Finally, one last question that is not a would-you-rather. Once you’ve answered this and the rest of the questions, you can press the I'm Finished! button to submit your responses.

  1. Rate your fear of heights from (1) not at all afraid to (10) very afraid.

Check out the results so far.

Are Your Responses Correlated?

Next in the lesson, I move on to asking whether you think some of the survey responses are correlated. For example, if you scored “low” on the veterinarian-or-musician scale—meaning you would strongly prefer to be a veterinarian over a musician—would that indicate that you probably also scored “low” on Question (c) about talking to animals or speaking all the languages? In other words, are those two scores correlated? What about choosing the ability to fly and your fear of heights? Are those correlated? How could we measure this using a lot of responses from a lot of different people?

An ingenious way of looking at this question is by using cosine similarity from linear algebra. (We looked at the cosine of the angle between two vectors here and here.)

For example, suppose you really would rather have the ability to fly and you have almost no fear of heights.
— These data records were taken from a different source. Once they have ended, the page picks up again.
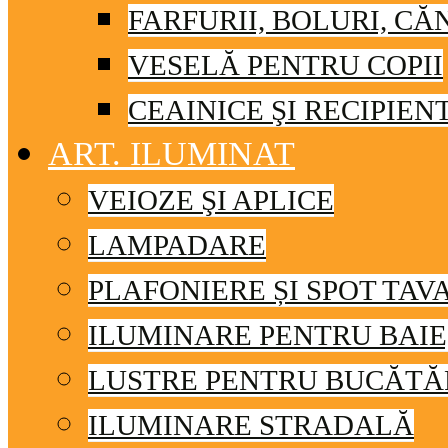
FARFURII, BOLURI, CĂ
VESELĂ PENTRU COPII
CEAINICE ŞI RECIPIEN
ART. ILUMINAT
VEIOZE ŞI APLICE
LAMPADARE
PLAFONIERE ȘI SPOT TAV
ILUMINARE PENTRU BAIE
LUSTRE PENTRU BUCĂTĂ
ILUMINARE STRADALĂ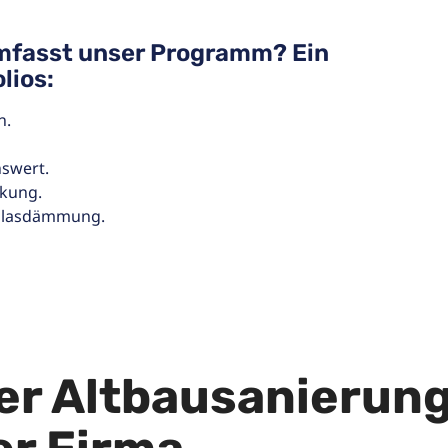
mfasst unser Programm? Ein
lios:
n.
nswert.
rkung.
nblasdämmung.
er Altbausanierung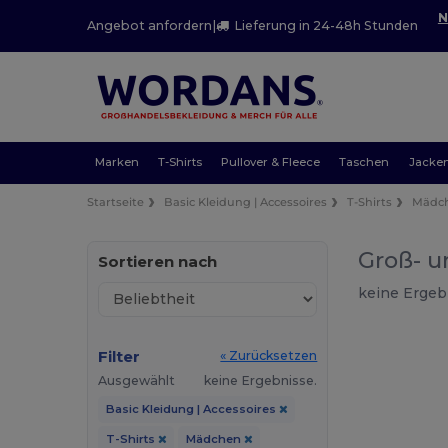
N
Angebot anfordern
|
Lieferung in 24-48h Stunden
Marken
T-Shirts
Pullover & Fleece
Taschen
Jacke
Startseite
Basic Kleidung | Accessoires
T-Shirts
Mädc
Groß- u
Sortieren nach
keine Ergeb
Filter
« Zurücksetzen
Ausgewählt
keine Ergebnisse.
Basic Kleidung | Accessoires
T-Shirts
Mädchen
So, you answered Question (a) with a 1 and Question (f) with, say, a 2. Another person has no desire to fly and a terrible fear of heights, so they answer Question (a) with an 8 and Question (f) with a (10). From this description, we would probably guess that the two quantities wish-for-flight and fear-of-heights are strongly correlated. But we’ve also now got the vectors (1, 2) and (8, 10) to show us this correlation.

See that tiny angle between the vectors on the left? The cosine of tiny angles (as we saw) is close to 1, which indicates a strong correlation. On the right, you see the opposite idea. One person really wants to fly but is totally afraid of heights (1, 10) and another almost couldn’t care less about flying (or at least would really rather read minds) but has a low fear of heights (8, 2). The cosine of the close-to-90°-angle between these vectors will be close to 0, indicating a weak correlation between responses to our flight and heights questions.

But That’s Not the Ingenious Part

That’s pretty cool, but it is not, in fact, how we measure correlation. The first difficulty we encounter happens after adding more people to the survey, giving us several angles to deal with—not impossible, but pretty messy for a hundred or a thousand responses. The second, more important, difficulty is that the graph on the right above doesn’t show a weak correlation; it shows a strong negative correlation. Given just the two response pairs to work from in that graph, we would have to conclude that a strong fear of heights would make you more likely to want the ability to fly (or vice versa) rather than less likely. But the “weakest” the cosine can measure in this kind of setup is 0.

The solution to the first difficulty is to take all the x-components of the responses and make one giant vector out of them. Then do the same to the y-components. Now we’ve got just two vectors to compare! For our data on the left, the vectors (1, 2) and (8, 10) become (1, 8) and (2, 10). The vectors on the right—(1, 10) and (8, 2)—become (1, 8) and (10, 2).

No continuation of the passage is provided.